The Patient Safety Act and Appelgrad Impact on Privilege Protection

by Daniel Esposito

The Patient Safety Act was enacted in 2004 to reduce the incidence of errors in health care facilities. The law requires the facilities to evaluate and report adverse events with the policy goal of lowering recurrence of system failures in the health care facilities. There is an absolute privilege attached to the documents developed in accordance with the act in order to encourage candor of the individual engaged in the process. The information developed during this process is sought after by plaintiffs in malpractice cases that follow the adverse event. The health care facilities claim the documents are privileged and protected by the statute. The Appelgrad case is the first reported case to interpret this statute and the privilege.

Appelgrad is an obstetrical malpractice case resulting from an event that occurred at a hospital in 2007. At issue in the case were documents created by a round table discussion that occurred among hospital staff after the event. The documents were not created by the Patient Safety Committee as the matter did not reach the committee since there was a determination that there the event was not preventable. The trial court determined that although the hospital did not strictly follow the requirements of the statute, it substantially complied with it thus it was protected. The Appellate Division reversed as to one key memorandum holding that the statutory privilege only protects the documents created in the process in accordance with the specified procedures of the act and regulations. Applying the regulations adopted in 2008, the Appellate Panel concluded that the memorandum at issue was not created in full compliance with the processes and procedures of the Act and therefore should be disclosed.

The N.J. Supreme Court granted leave for appeal and heard oral argument twice. In late September the N.J. Supreme Court reversed the Appellate Division regarding the memorandum at issue deeming that the evaluative process conformed to the PSA’s requirements and the memorandum is privileged pursuant to the Act. However, the grounds for the reversal deem it a fairly limited holding. The basis of the N.J. Supreme Court’s reversal was primarily that the regulations cited by the Appellate Division (particularly the “exclusivity rule” regulation) had not been adopted at the time of the creation of the memorandum. As such, the hospital could not have expected to follow a regulation that was not promulgated and the high court deemed the regulation requirements could not be retroactively applied.

However, this argument is only availing to documents created prior to 2008. The high court affirmed that the health care facility must comply with the mandates of the regulations going forward including the exclusivity rule. That rule deems that only documents created exclusively within the patient safety process will have the protection of the statutory privilege. Documents or communications created through other processes of the health care facility [e.g. non-PSA peer review or quality assurance committees] will not have this protection. These processes may still have the benefit of common law self-critical analysis privileges but that is a conditional privilege where aspects of same may still be discoverable.
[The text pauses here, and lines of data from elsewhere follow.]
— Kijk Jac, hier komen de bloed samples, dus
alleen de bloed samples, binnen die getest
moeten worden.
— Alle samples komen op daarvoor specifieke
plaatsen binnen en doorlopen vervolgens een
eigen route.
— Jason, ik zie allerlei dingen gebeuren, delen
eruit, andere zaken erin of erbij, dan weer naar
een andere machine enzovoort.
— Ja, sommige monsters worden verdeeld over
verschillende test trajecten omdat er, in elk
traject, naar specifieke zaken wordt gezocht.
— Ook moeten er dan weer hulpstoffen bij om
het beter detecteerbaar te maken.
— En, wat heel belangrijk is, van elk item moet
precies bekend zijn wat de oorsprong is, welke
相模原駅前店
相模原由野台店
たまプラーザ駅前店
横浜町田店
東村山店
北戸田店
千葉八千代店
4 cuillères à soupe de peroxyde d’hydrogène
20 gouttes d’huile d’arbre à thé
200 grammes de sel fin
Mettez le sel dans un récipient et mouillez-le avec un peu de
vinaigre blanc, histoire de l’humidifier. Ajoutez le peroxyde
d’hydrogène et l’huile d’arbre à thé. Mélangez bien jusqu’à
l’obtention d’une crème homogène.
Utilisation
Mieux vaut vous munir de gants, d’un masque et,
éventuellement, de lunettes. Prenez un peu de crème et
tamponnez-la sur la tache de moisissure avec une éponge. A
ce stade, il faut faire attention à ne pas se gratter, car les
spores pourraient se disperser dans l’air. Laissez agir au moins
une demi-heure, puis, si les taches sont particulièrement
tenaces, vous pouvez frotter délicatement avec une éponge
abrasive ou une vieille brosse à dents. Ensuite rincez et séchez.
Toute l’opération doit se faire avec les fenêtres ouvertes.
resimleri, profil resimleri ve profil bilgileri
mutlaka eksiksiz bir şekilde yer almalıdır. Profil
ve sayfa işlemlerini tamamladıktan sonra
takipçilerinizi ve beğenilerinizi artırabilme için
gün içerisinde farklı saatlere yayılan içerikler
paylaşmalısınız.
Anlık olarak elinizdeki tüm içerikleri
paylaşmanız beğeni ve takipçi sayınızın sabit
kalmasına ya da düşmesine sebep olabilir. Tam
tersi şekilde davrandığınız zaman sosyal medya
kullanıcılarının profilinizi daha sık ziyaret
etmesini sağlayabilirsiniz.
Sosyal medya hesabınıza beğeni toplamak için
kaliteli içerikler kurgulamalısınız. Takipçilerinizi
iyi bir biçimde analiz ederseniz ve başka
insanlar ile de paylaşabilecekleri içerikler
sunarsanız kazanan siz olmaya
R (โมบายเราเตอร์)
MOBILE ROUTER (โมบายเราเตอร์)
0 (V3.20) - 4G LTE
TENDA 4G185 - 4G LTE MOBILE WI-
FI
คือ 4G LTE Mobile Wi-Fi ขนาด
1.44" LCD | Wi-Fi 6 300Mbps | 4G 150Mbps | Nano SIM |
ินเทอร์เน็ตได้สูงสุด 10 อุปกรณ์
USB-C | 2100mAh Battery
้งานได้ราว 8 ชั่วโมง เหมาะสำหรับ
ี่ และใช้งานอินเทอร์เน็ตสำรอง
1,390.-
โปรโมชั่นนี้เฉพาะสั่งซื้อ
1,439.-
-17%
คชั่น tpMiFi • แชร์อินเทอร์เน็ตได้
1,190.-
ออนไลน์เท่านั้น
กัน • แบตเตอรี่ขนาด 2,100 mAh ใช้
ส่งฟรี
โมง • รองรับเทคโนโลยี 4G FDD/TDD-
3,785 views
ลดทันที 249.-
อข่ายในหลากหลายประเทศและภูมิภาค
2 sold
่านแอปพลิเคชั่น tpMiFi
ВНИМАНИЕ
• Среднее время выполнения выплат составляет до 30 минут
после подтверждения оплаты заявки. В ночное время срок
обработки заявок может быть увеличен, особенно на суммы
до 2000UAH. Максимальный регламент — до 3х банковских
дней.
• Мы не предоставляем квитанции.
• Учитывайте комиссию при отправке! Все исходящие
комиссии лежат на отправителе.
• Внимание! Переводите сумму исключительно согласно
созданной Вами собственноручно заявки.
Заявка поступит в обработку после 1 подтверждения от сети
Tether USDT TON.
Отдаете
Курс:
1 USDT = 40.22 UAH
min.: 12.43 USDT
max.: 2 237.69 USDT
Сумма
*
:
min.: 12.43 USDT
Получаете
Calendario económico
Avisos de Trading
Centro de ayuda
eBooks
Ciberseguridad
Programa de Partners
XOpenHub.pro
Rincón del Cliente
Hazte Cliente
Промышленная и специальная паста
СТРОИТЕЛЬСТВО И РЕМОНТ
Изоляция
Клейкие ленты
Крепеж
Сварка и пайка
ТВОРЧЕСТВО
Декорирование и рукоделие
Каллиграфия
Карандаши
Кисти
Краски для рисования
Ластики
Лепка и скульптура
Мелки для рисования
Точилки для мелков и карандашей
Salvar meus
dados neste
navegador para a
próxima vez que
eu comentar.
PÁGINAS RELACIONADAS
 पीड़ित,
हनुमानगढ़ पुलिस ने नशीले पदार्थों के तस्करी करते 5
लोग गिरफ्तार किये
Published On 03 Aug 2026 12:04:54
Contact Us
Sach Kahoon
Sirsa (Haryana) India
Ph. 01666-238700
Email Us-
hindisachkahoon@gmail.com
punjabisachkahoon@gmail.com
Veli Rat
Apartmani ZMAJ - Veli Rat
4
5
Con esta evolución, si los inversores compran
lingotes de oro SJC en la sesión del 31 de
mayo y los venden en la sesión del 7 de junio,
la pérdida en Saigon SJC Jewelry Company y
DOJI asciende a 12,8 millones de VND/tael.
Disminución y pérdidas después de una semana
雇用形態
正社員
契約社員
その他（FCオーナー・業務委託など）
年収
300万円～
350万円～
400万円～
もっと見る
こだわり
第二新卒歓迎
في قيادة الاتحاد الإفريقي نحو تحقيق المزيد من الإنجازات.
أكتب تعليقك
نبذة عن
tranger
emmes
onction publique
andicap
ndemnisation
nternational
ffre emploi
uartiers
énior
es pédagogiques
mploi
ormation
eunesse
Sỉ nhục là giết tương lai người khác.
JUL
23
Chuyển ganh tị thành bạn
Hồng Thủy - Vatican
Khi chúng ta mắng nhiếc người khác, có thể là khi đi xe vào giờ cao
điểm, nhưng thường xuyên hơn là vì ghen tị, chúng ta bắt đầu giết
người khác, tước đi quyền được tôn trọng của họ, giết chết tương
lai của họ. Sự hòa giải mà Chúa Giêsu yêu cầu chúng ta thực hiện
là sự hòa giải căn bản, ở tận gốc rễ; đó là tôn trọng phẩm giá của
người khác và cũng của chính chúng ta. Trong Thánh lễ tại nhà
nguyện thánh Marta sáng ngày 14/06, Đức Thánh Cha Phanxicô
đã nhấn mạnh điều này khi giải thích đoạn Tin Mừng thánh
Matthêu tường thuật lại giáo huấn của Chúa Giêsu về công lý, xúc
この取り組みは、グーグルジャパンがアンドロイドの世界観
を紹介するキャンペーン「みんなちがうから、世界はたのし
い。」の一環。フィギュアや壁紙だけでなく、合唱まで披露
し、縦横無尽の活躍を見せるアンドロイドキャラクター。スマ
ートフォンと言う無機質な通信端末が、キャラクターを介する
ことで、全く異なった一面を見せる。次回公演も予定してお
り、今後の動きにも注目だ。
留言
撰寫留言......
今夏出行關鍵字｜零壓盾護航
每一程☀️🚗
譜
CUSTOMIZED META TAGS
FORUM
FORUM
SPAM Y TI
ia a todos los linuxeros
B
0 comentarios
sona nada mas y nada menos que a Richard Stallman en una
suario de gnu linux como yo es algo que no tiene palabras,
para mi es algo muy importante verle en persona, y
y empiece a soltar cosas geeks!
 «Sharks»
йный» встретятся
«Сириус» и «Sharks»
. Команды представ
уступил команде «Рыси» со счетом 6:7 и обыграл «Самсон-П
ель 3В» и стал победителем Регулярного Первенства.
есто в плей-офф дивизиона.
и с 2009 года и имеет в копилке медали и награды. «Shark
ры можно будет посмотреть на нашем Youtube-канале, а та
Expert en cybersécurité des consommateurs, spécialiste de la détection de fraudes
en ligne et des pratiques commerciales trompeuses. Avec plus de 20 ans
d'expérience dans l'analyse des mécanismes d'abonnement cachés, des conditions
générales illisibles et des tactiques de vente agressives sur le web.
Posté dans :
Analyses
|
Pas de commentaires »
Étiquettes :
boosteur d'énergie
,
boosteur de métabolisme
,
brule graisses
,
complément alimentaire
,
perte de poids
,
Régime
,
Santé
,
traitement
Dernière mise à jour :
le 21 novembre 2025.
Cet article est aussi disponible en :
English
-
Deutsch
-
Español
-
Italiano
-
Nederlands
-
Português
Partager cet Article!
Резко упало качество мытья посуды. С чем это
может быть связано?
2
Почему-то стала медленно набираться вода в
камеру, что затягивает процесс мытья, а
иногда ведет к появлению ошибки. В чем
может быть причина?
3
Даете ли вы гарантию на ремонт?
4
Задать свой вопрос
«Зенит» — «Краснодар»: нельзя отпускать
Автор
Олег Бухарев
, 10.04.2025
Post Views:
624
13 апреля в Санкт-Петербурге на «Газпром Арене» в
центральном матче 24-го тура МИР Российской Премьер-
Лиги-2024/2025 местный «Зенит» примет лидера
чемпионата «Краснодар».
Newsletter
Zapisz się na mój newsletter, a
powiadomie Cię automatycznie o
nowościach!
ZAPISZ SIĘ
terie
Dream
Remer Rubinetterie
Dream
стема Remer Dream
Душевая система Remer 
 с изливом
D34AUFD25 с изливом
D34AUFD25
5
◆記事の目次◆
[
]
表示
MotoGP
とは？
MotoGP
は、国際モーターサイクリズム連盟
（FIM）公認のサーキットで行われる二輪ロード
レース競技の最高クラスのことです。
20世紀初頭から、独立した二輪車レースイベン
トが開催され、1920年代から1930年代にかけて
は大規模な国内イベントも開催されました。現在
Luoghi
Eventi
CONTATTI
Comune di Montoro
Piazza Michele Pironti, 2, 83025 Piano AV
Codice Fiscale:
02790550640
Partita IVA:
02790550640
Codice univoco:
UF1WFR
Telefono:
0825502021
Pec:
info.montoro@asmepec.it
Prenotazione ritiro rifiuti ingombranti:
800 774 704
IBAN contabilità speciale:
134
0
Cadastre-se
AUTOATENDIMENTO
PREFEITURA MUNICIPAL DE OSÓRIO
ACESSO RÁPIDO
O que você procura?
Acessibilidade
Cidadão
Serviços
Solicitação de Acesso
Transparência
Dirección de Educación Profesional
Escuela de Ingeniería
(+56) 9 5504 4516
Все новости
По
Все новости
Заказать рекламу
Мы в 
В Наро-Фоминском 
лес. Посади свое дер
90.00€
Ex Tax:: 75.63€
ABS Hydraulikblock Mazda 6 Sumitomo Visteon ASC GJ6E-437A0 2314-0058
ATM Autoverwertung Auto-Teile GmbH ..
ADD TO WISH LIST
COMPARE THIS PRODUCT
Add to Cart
The takeaway would be that in order to gain the absolute privilege protection offered by the statute, full compliance with the PSA statute and regulations regarding the process must be observed. This includes creating of a Patient Safety Plan, and greater emphasis on the investigation and root cause analysis being performed by the Patient Safety Committee and that committee making the determination of whether there was a serious preventable adverse event occurred which needs to be reported.